▶ [Exercise aim]: Would you tally how many lines in the records include the word "Barcelona"? Reply with the number only.

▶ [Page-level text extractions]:
#####

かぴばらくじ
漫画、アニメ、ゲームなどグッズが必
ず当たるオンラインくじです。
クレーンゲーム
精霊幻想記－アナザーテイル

#####

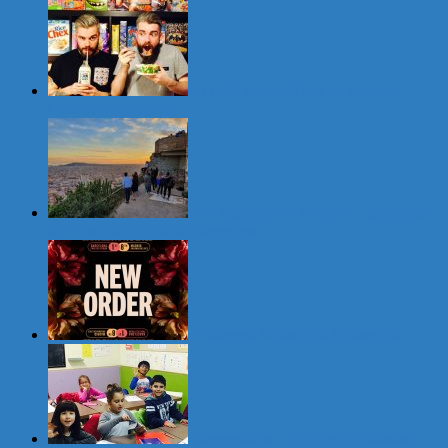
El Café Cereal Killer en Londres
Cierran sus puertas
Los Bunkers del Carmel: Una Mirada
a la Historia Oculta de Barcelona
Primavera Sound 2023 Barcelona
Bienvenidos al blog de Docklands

#####

▶ [Solution for this problem]: 2